Keratoconus is a medical condition that results in gradual changes in vision and in shape of the eye. Most often beginning in adolescence, this degenerative illness occurs slowly and may not at first be diagnosed. Diagnosis is important, however, since over time mere corrective measures like using contact lenses may not do enough to correct vision, and some people with keratoconus will require corneal transplant.
Little is known about the causes of keratoconus. Some people, like those with Down syndrome are at an increased risk for this condition. Yet others may have no other medical conditions and still get it. There has been some speculation that people who routinely rub their eyes may be more at risk, and eye-rubbing behavior in children should be discouraged.
What occurs with keratoconus is that the cornea begins to stretch and get thinner, and this results in the eye having a slight protrusion in front that is shaped like a cone. The change in the cornea and the shape of the eye results in differences in the way the eye perceives light, and vision becomes blurry, which is called astigmatism. Distances become harder to see and nearsightedness or myopia is usually present too.
Common symptoms of this condition include, as mentioned, nearsightedness and blurred vision. People may also have impaired night vision, corneal rupture flooding the eye with extra fluid, and headaches. Another typical symptom is that many peoples’ eyes become sensitive to light.

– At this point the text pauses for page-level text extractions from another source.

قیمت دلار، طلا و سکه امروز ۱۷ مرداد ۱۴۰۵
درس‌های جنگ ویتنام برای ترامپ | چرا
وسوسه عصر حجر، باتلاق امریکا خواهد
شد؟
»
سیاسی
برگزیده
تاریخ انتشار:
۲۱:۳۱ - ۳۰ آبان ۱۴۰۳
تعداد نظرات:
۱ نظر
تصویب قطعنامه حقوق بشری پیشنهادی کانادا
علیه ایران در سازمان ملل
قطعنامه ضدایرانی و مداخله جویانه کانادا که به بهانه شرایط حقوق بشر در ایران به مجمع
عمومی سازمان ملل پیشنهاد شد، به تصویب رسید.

When diagnosed in the early stages, keratoconus is usually treated with contact lenses of varying types. Rigid lenses may be preferred because they can help flatten out eye irregularities, but these may be uncomfortable to wear for some. There are some combination rigid/soft lenses that prove a better solution. For some people, though, the cornea may become too damaged and vision may be impaired even with the use of lenses. In these cases, corneal transplant may be considered to replace the thinned and damaged corneas. About 8-10% of all corneal transplants are to correct the damage caused by this condition.
There are other treatments under investigation including collagen cross-linking, which is a way of arresting corneal thinning. This treatment may or may not become standard, and other eye surgeries might be preferred at a later point. Things like LASIK are not preferred, since they tend not to work and don’t address underlying keratoconus. Those undergoing LASIK should verify that vision problems don’t stem from this illness because if they do, the procedure is not useful.
It is not difficult to diagnose this eye disease, but it may sometimes be missed in early stages. If symptoms above fit, people should ask optometrists or ophthalmologists about looking for this condition, particularly if onset of symptoms occurs in teen years. Another thing that people should tell doctors is if there are other people in the family with keratoconus. There exists some evidence that the condition may run in families even though exact pattern of inheritance or prevalence is not known.